EXERCISE REQUIREMENTS → Among the lines of the records below, copy those that hold the word "Frank".

..............................

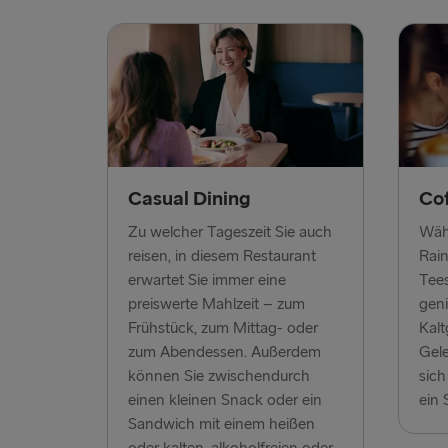
Casual Dining
Co
Zu welcher Tageszeit Sie auch
Wähl
reisen, in diesem Restaurant
Rain
erwartet Sie immer eine
Tees
preiswerte Mahlzeit – zum
geni
Frühstück, zum Mittag- oder
Kalt
zum Abendessen. Außerdem
Gel
können Sie zwischendurch
sich
einen kleinen Snack oder ein
ein 
Sandwich mit einem heißen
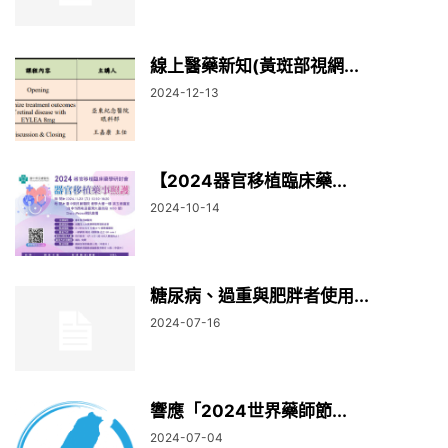
線上醫藥新知(黃斑部視網...
2024-12-13
【2024器官移植臨床藥...
2024-10-14
糖尿病、過重與肥胖者使用...
2024-07-16
響應「2024世界藥師節...
2024-07-04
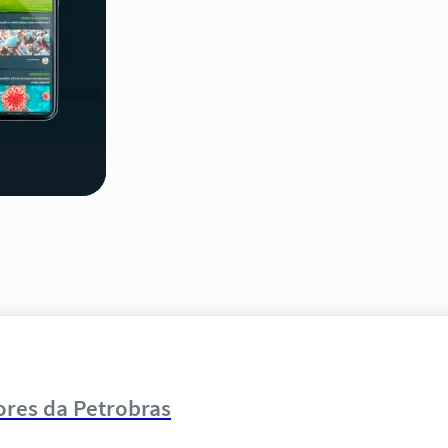
iores da Petrobras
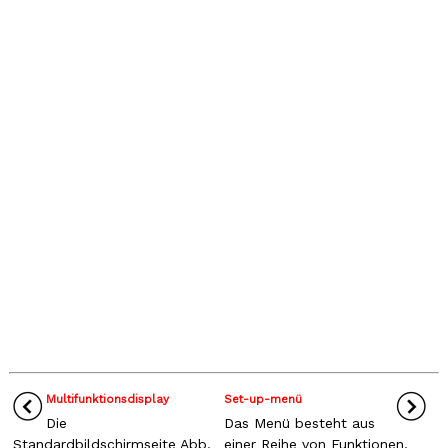
Multifunktionsdisplay
Set-up-menü
Die
Das Menü besteht aus
Standardbildschirmseite Abb.
einer Reihe von Funktionen,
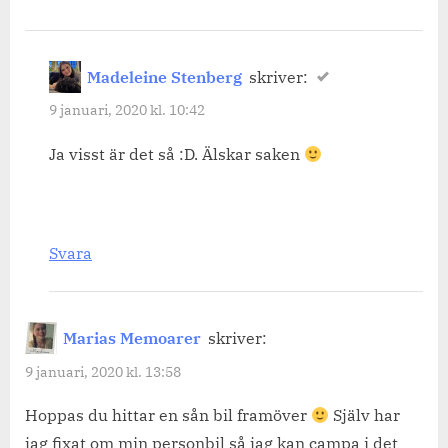
Madeleine Stenberg
skriver:
9 januari, 2020 kl. 10:42
Ja visst är det så :D. Älskar saken
Svara
Marias Memoarer
skriver:
9 januari, 2020 kl. 13:58
Hoppas du hittar en sån bil framöver
Själv har
jag fixat om min personbil så jag kan campa i det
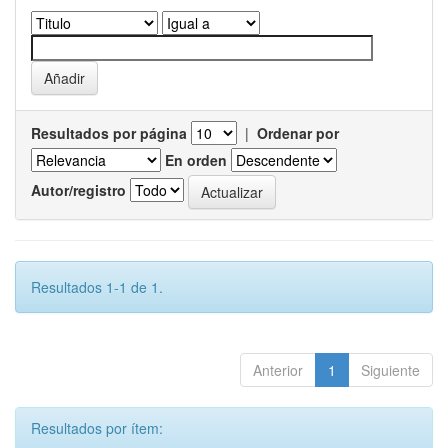
Resultados por página
|
Ordenar por
En orden
Autor/registro
Resultados 1-1 de 1.
Anterior
1
Siguiente
Resultados por ítem:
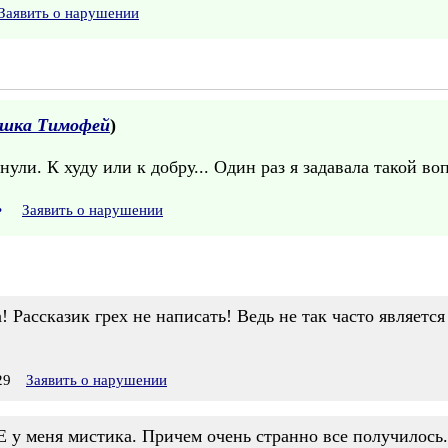
Заявить о нарушении
ушка Тимофей
)
ли. К худу или к добру... Один раз я задавала такой воп
•
Заявить о нарушении
! Рассказик грех не написать! Ведь не так часто являетс
29
Заявить о нарушении
 меня мистика. Причем очень странно все получилось.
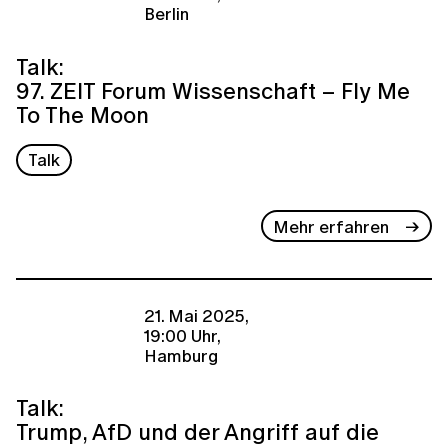
Berlin
Talk:
97. ZEIT Forum Wissenschaft – Fly Me
To The Moon
Talk
Mehr erfahren
21. Mai 2025,
19:00 Uhr,
Hamburg
Talk:
Trump, AfD und der Angriff auf die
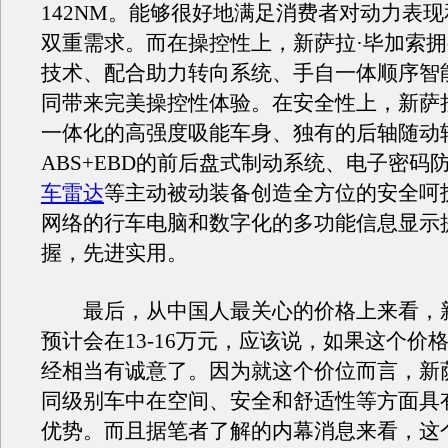
142NM。能够很好地满足消费者对动力表
双重需求。而在操控性上，新萨拉·毕加索
技术、配合助力转向系统、手自一体顺序智
同带来完美操控性体验。在安全性上，新萨
一体化的高强度吸能车身、独有的后轴随动
ABS+EBD的前后盘式制动系统、电子密码
车雷达
等主动被动装备创造全方位的安全呵
网络的行车电脑和数字化的多功能信息显示
握，先进实用。
最后，从中国人最关心的价格上来看，新
预计会在13-16万元，应该说，如果这个价
经相当有诚意了。因为就这个价位而言，新
同级别车中在空间、安全和舒适性等方面具
优势。而且据笔者了解的内幕消息来看，这个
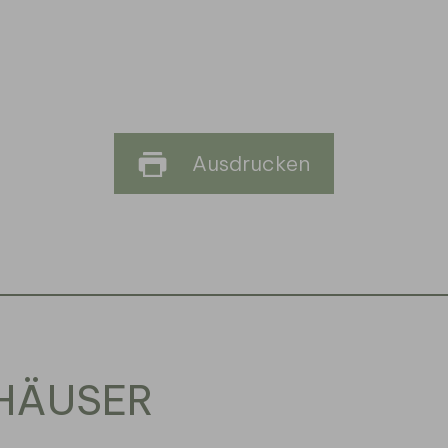
Ausdrucken
THÄUSER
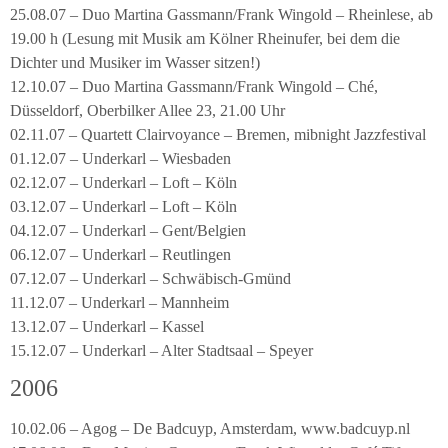
25.08.07 – Duo Martina Gassmann/Frank Wingold – Rheinlese, ab
19.00 h (Lesung mit Musik am Kölner Rheinufer, bei dem die
Dichter und Musiker im Wasser sitzen!)
12.10.07 – Duo Martina Gassmann/Frank Wingold – Ché,
Düsseldorf, Oberbilker Allee 23, 21.00 Uhr
02.11.07 – Quartett Clairvoyance – Bremen, mibnight Jazzfestival
01.12.07 – Underkarl – Wiesbaden
02.12.07 – Underkarl – Loft – Köln
03.12.07 – Underkarl – Loft – Köln
04.12.07 – Underkarl – Gent/Belgien
06.12.07 – Underkarl – Reutlingen
07.12.07 – Underkarl – Schwäbisch-Gmünd
11.12.07 – Underkarl – Mannheim
13.12.07 – Underkarl – Kassel
15.12.07 – Underkarl – Alter Stadtsaal – Speyer
2006
10.02.06 – Agog – De Badcuyp, Amsterdam, www.badcuyp.nl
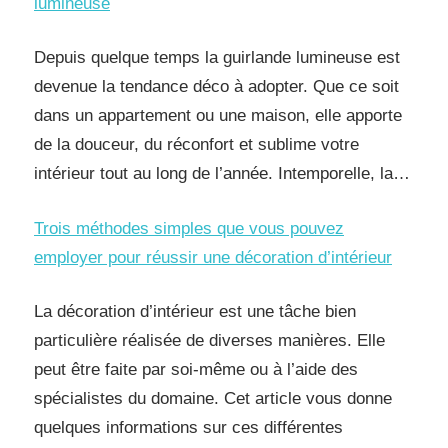
lumineuse
Depuis quelque temps la guirlande lumineuse est
devenue la tendance déco à adopter. Que ce soit
dans un appartement ou une maison, elle apporte
de la douceur, du réconfort et sublime votre
intérieur tout au long de l’année. Intemporelle, la…
Trois méthodes simples que vous pouvez
employer pour réussir une décoration d’intérieur
La décoration d’intérieur est une tâche bien
particulière réalisée de diverses manières. Elle
peut être faite par soi-même ou à l’aide des
spécialistes du domaine. Cet article vous donne
quelques informations sur ces différentes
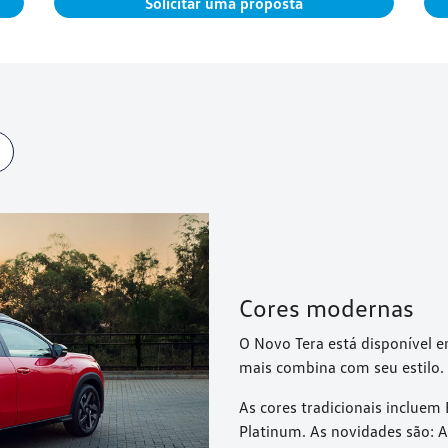
Solicitar uma proposta
Cores modernas
O Novo Tera está disponível e
mais combina com seu estilo.
As cores tradicionais incluem 
Platinum. As novidades são: A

..............................

EXERCISE SOLUTION →
25.08.07 – Duo Martina Gassmann/Frank Wingold – Rheinlese, ab
12.10.07 – Duo Martina Gassmann/Frank Wingold – Ché,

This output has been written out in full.